Expert panel identifies research needs on high folic acid intake
By Robin Mackar
The National Toxicology Program (NTP) and the National Institutes of Health (NIH) Office of Dietary Supplements (ODS) convened an expert panel to identify research needs related to high intakes of folic acid.
The panel was asked to review scientific literature on the topic, after studies suggested that consuming high levels of folic acid may be associated with potential adverse health effects. At a May 11-12 meeting in the NIH Natcher Conference Center in Bethesda, Maryland, the panel made recommendations in four health areas, to help guide future research.
Setting the stage
NIEHS and NTP Director Linda Birnbaum, Ph.D., and NTP Associate Director John Bucher, Ph.D., welcomed participants. Meeting chair Cutberto Garza, M.D., Ph.D., from John Hopkins University, introduced three presenters who provided the context for the evaluation.
Gary Shaw, Dr.P.H. , from Stanford University, presented an epidemiological perspective on the important role that folic acid plays in preventing birth defects. Folic acid is a B vitamin that helps the body’s cells grow and divide. He reviewed well-established research demonstrating that the risk of neural tube defects in infants can be lessened if women take folic acid before getting pregnant and during early pregnancy. Shaw said it is unclear how it prevents the defects, but that folic acid supplementation has been a clear success story.
Nutritional epidemiologist Regan Bailey, Ph.D., with ODS, discussed folic acid sources and supplement use. She cited ready-to-eat cereal, yeast bread, rolls, and pasta as some of the main food sources. There is very little folic acid deficiency in children or adults in the U.S., Bailey said, but about 65 percent of children have high folate levels, as do 60 percent of adults. Folic acid is the synthetic form of folate and is used in fortified foods and supplements. Folate occurs naturally in food. According to Bailey, the upper limit for folic acid intake set in 1998 by the Institute of Medicine is 1000 micrograms per day. The recommended daily allowance is 400 micrograms per day.
Christine Pfeiffer, Ph.D., of the Centers for Disease Control and Prevention, described three laboratory methods used most often to assess levels of folate in blood. She discussed the pros and cons of each and discussed the assays, or tests, used in the National Health and Nutrition Examination Survey ( NHANES ) across the years and explained how conversions were made when assays were changed.
After the morning talks, the experts divided into subpanels to address the four major health effects that emerged from a comprehensive literature search conducted by staff from the NTP Office of Health Assessment and Translation. These included cancer, cognition in conjunction with vitamin B12 deficiency, hypersensitivity-related outcomes, and thyroid and diabetes-related disorders.
Abee Boyles, Ph.D., lead NTP scientist for the project, explained the literature review process and how the major health effects were determined. The panel members deliberated throughout the afternoon and into the evening, and approved a lengthy list of research recommendations the following day.
Although the experts were not asked to rank their recommendations, a few priority areas emerged. The cancer group, for example, discussed the need for more studies of cancer growth, especially in vulnerable populations and at different stages of life.
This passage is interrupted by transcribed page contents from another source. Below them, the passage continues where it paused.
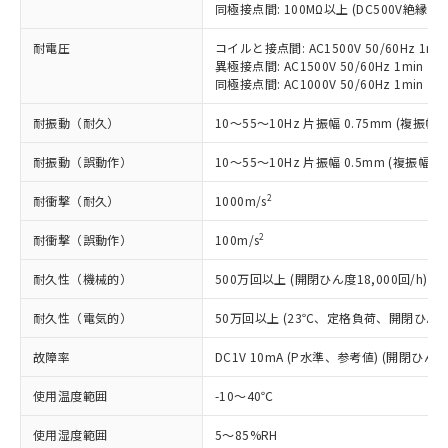
記載している更新日時点での社内デー
同極接点間: 100MΩ以上 (DC500V絶縁抵
*EU RoHS指令（10物質）：
または国外への提供する場合は、日本
記
タに基づき作成されるものであり、閲
説明
鉛(Pb) 1000ppm以下、 水銀(Hg) 1000ppm以下、 カド
*中国RoHS10物質の基準値 (GB/T26572)：
国政府の輸出許可(または役務取引許
号
覧された時点での実際の在庫および標
ミウム(Cd) 100ppm以下、
耐電圧
コイルと接点間: AC1500V 50/60Hz 1mi
Pb(鉛) :1000ppm、 Hg(水銀) : 1000ppm、 Cd(カドミウ
可)を取得するなどの必要な手続きを
六価クロム(Cr(Ⅵ)) 1000ppm以下、ポリ臭化ビフェニル
ム) : 100ppm、
異極接点間: AC1500V 50/60Hz 1min
準価格とは異なる場合があることをご
類(PBB) 1000ppm以下、ポリ臭化ジフェニルエーテル類
Cr(Ⅵ)(六価クロム) : 1000ppm、 PBBs(ポリ臭化ビフェ
とります。
同極接点間: AC1000V 50/60Hz 1min
了承ください。
(PBDE) 1000ppm以下、フタル酸ビス(2-エチルヘキシ
○
一定数以上の在庫あり
ニル類) : 1000ppm、 PBDEs(ポリ臭化ジフェニルエーテ
当社は規制貨物を破棄する場合は、完
ル) (DEHP)(別名：DOP) 1000ppm以下、フタル酸ブチ
正式な納期状況および標準価格はお客
ル類) : 1000ppm、
ルベンジル（BBP） 1000ppm以下、フタル酸ジブチル
耐振動（耐久）
10～55～10Hz 片振幅 0.75mm (複振幅 1
全に破砕するなど、違法に輸出されな
DBP(フタル酸ジブチル) : 1000ppm、 DIBP(フタル酸ジ
様のお取引先、またはお客様担当のオ
（DBP） 1000ppm以下、フタル酸ジイソブチル
イソブチル) : 1000ppm、 BBP(フタル酸ブチルベンジ
△
一定数には満たないが在庫あり
いよう必要な手段を講じます。
ムロン制御機器販売店・当社販売員に
(DIBP) 1000ppm以下
ル) : 1000ppm、
耐振動（誤動作）
10～55～10Hz 片振幅 0.5mm (複振幅 1
当社は貴社製品を、核兵器、ミサイ
但し、RoHS指令で産業用監視および制御機器に対する
DEHP(フタル酸ビス(2-エチルヘキシル)) : 1000ppm
ご相談ください。
適用除外項目は除く。
ル、化学兵器、生物兵器またはその他
－
在庫なし(最新の在庫状況につ
オムロン制御機器販売店や当社販売拠
フタル酸エステル類の４物質については閾値を超える意
2
耐衝撃（耐久）
1000m/s
武器並びにこれらの製造装置等に一切
いては、お客様のお取引先、ま
図的な使用がないことを確認しています。
点は「
販売ネットワーク
」をご確認
※2 環境保護使用期限
使用いたしません。
たはお客様担当のオムロン制御
ください。
2
耐衝撃（誤動作）
100m/s
当社は、貴社製品を第三者に販売する
機器販売店・当社販売員にご確
在庫状況および標準価格結果を当社の
※2 対応予定月
「ｅ」：有害物質（10物質）のすべてが基
場合は、上記1、2および3の内容を当
認ください)
事前の承諾なく第三者に漏洩または開
耐久性（機械的）
500万回以上 (開閉ひん度18,000回/h)
準値以下であることを示します。
該第三者に通知します。また当社は、
示しないようお願いします。
部品在庫の切り替え状況などにより、予定
「10」：通常の使用状況下において有害物
販売先および販売に係わる関係者が違
耐久性（電気的）
50万回以上 (23℃、定格負荷、開閉ひん度1,
マイパーツ機能（部品リスト作成サー
空
受注生産機種、また在庫状況の
月が前後することがあります。
質が外部に漏えいし、環境に深刻な影響を
法に輸出するおそれがある場合は、取
ビス）をご利用いただくには、I-Web
白
情報を公開していない機種
及ぼさない年数を意味します。
り引きをいたしません。
故障率
DC1V 10mA (P水準、参考値) (開閉ひん度6
メンバーズにご登録されている必要が
「－」：未確認です。当社販売部門へお問
あります。
い合わせください。
使用温度範囲
-10～40℃
お客様が当ウェブサイト上で当社にご
※3 非含有証明書ダウンロード
登録された部品リストについて、当社
使用湿度範囲
5～85%RH
および当社の共同利用者が、当社の製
The cognition group discussed the need for a meta-analysis of human studies, with additional studies to look at the biological mechanisms behind cognitive impairments related to high folic acid use in people with vitamin B12 deficiency.
The hypersensitivity group found little concern in the current literature on respiratory infection and eczema. Also, the diabetes and thyroid group had little concern about increased diabetes risk from high folic acid intake.
NTP has made available a full list of the recommendations and will issue a monograph on the topic.
(Robin Mackar is news director in the NIEHS Office of Communications and Public Liaison, and a frequent contributor to the Environmental Factor.)